Ziprasidone is an atypical antipsychotic with a high serotonin-2/dopamine-2 (5-HT2/D2) receptor-binding ratio and binds to several receptors. Ziprasidone has high affinity for dopamine D2, D3, serotonin 5HT1A, 5HT1D, 5HT2A, and 5HT2C receptors and relatively moderate affinity for histamine H1 and adrenergic-α receptors. It has low affinity for dopamine D1 and α2 receptors and negligible affinity for adrenergic β and muscarinic, nicotinic receptors. Also, ziprasidone inhibits 5HT and norepinephrine re-uptake moderately. The actions of ziprasidone as a potent 5HT1A receptor agonist, a potent 5-HT1D and 5-HT2C receptor antagonist, and a moderate inhibitor of norepinephrine and serotonin re-uptake are expected to be effective for affective as well as positive and negative symptoms. Therefore, the significant improvement in the depressive symptom scale shown in the present study may be a result of a direct anti-depressant effect of ziprasidone.
The higher ratio of affinity for 5HT2A receptors compared to D2 receptors means that it is less likely to induce extrapyramidal side-effects.

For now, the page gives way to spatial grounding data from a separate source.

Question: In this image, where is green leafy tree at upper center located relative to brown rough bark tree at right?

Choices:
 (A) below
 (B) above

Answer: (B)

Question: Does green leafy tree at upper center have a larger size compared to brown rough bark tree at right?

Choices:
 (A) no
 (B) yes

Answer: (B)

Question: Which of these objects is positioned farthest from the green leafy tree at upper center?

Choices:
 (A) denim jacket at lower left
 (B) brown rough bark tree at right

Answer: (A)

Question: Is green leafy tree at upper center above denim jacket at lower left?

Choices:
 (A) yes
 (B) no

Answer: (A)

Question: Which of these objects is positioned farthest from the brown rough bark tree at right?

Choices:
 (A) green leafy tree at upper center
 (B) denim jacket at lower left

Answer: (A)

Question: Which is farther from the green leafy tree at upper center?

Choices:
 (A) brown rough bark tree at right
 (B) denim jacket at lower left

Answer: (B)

Depressive symptoms in patients with schizophrenia are similar to EPS. In particular, drug-induced parkinsonism may look like a depressive state. In the present study, the dropout rate was relatively low and there was no exacerbation of EPS scales. A significant reduction in depressive symptoms may not indicate an indirect effect on EPS in the present study considering the lack of a significant difference in total scores of the SAS, BARS, and AIMS between the baseline and end-point. Therefore, ziprasidone was well tolerated by Korean patients with schizophrenia and depressive symptoms.
There were several limitations in the present study. This was an open-prospective study that might be biased in evaluating patients. In addition, it was not a randomized controlled study. Therefore, there was no comparative group. However, compared with previous studies, we identified an anti-depressive effect of ziprasidone in patients with schizophrenia and stable symptoms.

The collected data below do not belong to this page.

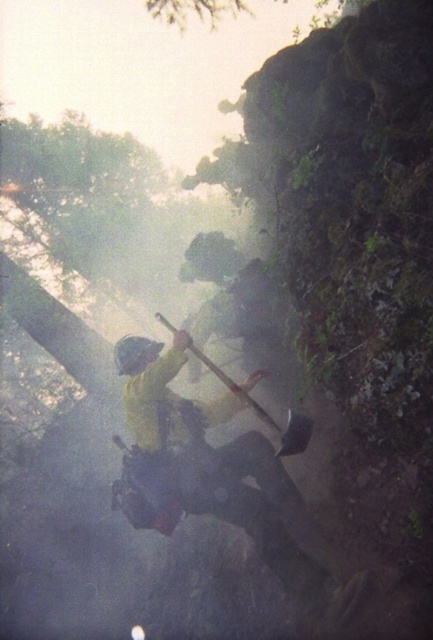 Question: Is yellow matte jacket at center thinner than matte yellow helmet at center?

Choices:
 (A) no
 (B) yes

Answer: (A)

Question: Which point is closer to the camera?

Choices:
 (A) (190, 477)
 (B) (126, 344)

Answer: (A)

Question: Which point is closer to the camera?

Choices:
 (A) (132, 339)
 (B) (142, 362)

Answer: (B)

Question: Can you confirm if yellow matte jacket at center is bigger than matte yellow helmet at center?

Choices:
 (A) yes
 (B) no

Answer: (A)

Question: Does yellow matte jacket at center appear under matte yellow helmet at center?

Choices:
 (A) no
 (B) yes

Answer: (B) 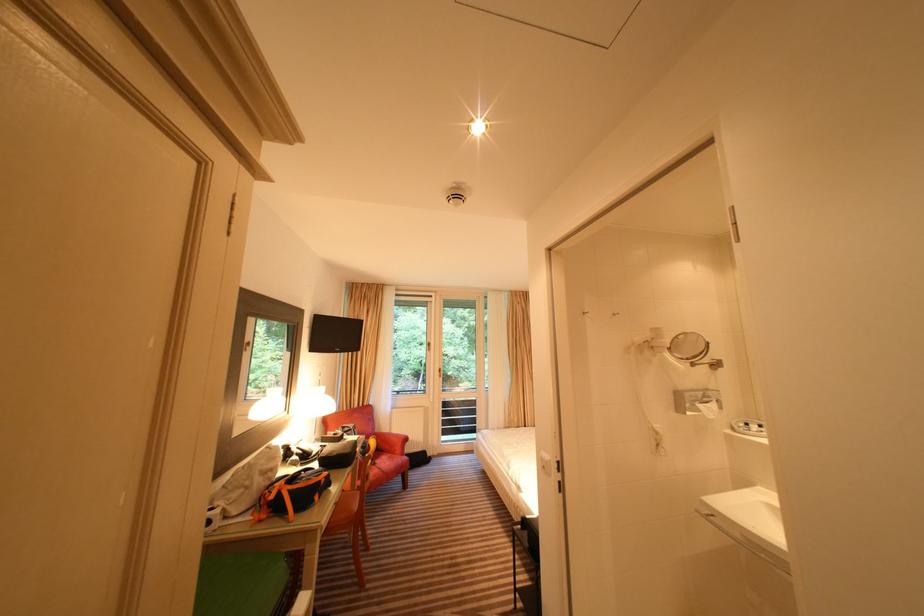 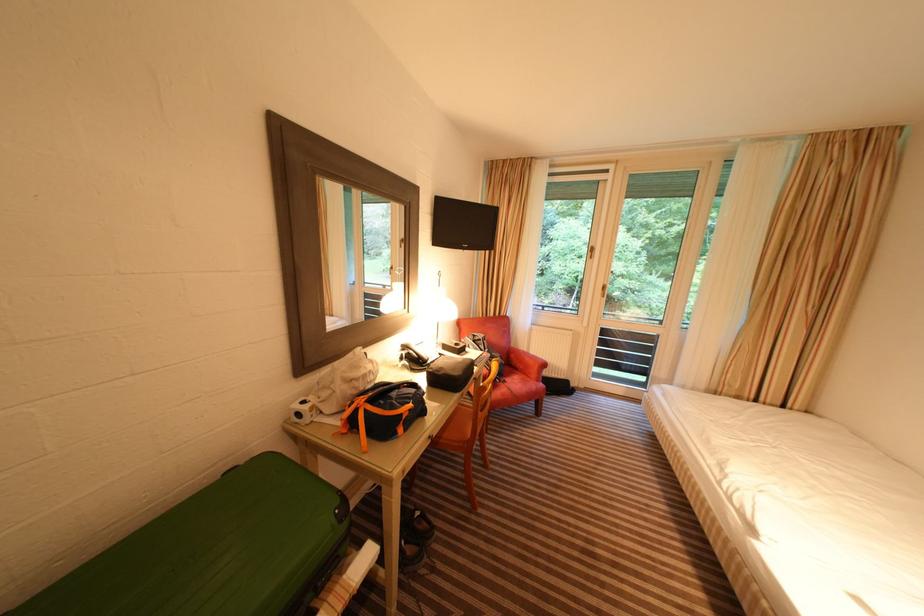 The point at (431,347) is marked in the first image. Where is the corresponding point in the second image?

(590, 254) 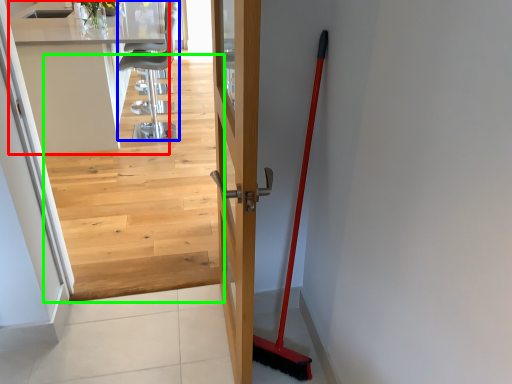 Question: Considering the real-world distances, which object is closest to counter top (highlighted by a red box)? chair (highlighted by a blue box) or stairwell (highlighted by a green box).

Choices:
 (A) chair
 (B) stairwell

Answer: (A) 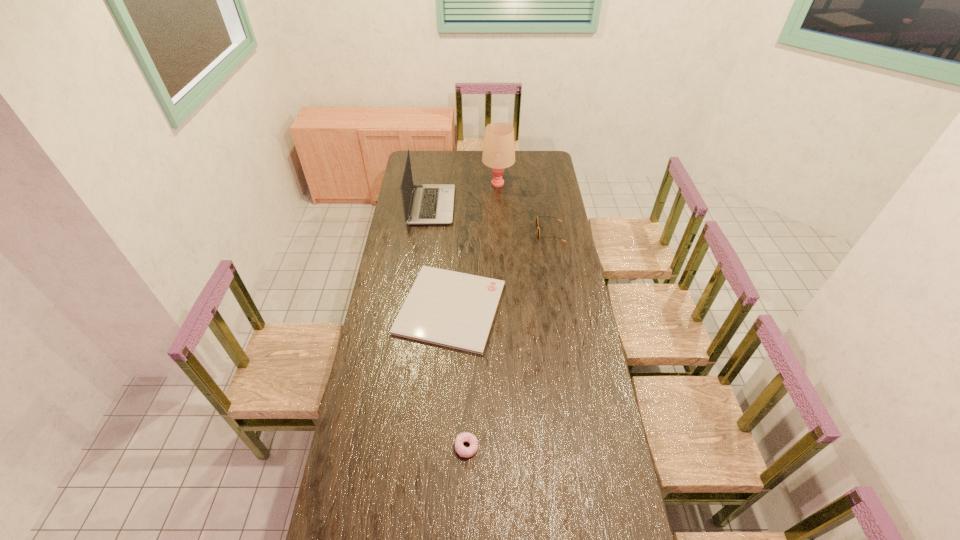 The image size is (960, 540). In order to click on free space in the image that satisfies the following two spatial constraints: 1. on the screen of the doughnut; 2. on the right side of the laptop computer in this screenshot , I will do `click(401, 447)`.

Image resolution: width=960 pixels, height=540 pixels. Find the location of `free space that satisfies the following two spatial constraints: 1. on the screen of the fourth shortest object; 2. on the left side of the fourth tallest object`. free space that satisfies the following two spatial constraints: 1. on the screen of the fourth shortest object; 2. on the left side of the fourth tallest object is located at coordinates (401, 447).

This screenshot has width=960, height=540. In order to click on free region that satisfies the following two spatial constraints: 1. on the screen of the fourth shortest object; 2. on the right side of the second nearest object in this screenshot , I will do `click(419, 308)`.

This screenshot has height=540, width=960. What are the coordinates of `vacant space that satisfies the following two spatial constraints: 1. on the screen of the fourth shortest object; 2. on the back side of the clipboard` in the screenshot? It's located at (419, 308). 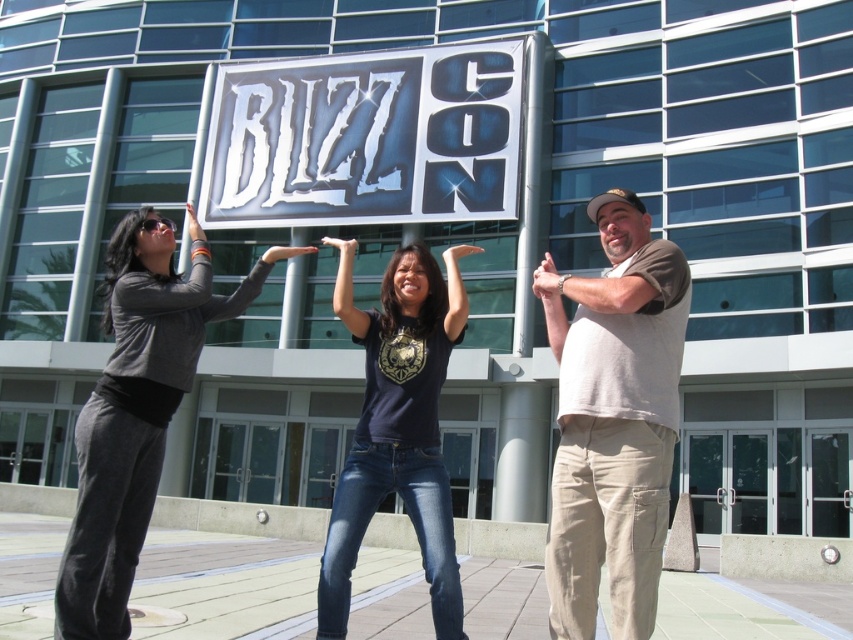 You are a photographer standing at the entrance of the building. You want to take a photo that includes both the metallic silver sign at center and the matte black shirt at center. Given that your camera has a maximum focus range of 80 feet, will you be able to capture both objects in focus simultaneously?

The metallic silver sign at center and matte black shirt at center are 86.80 feet apart from each other, which exceeds the camera maximum focus range of 80 feet. Therefore, you cannot capture both objects in focus simultaneously.

You are a photographer standing at the center of the image. You want to capture a photo that includes both the beige cotton pants at right and the BLIZZCON sign. Based on their positions, which object is closer to the center of the image?

The beige cotton pants at right is located at point (613, 420), which is closer to the center of the image compared to the BLIZZCON sign, so the beige cotton pants at right is closer to the center.

You are a photographer trying to capture a candid shot of the matte black shirt at center without the metallic silver sign at center blocking the view. Is this possible given their positions?

The matte black shirt at center is behind the metallic silver sign at center, so it would be blocked from view. You cannot capture a clear shot of the matte black shirt at center without the sign obstructing it.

We examined the efficacy and safety of ziprasidone for treating depressive symptoms in Korean patients with schizophrenia who showed stable symptoms. We found that ziprasidone was effective for improving depressive symptom scores and was well tolerated. These results indicate that ziprasidone is effective for treating depressive symptoms in Korean patients with schizophrenia. Switching to ziprasidone is a good strategy in patients with schizophrenia who are experiencing depressive symptoms simultaneously.
This study was supported by Pfizer Pharmaceuticals Korea. The authors had no conflicts of interest in conducting this study or preparing the manuscript.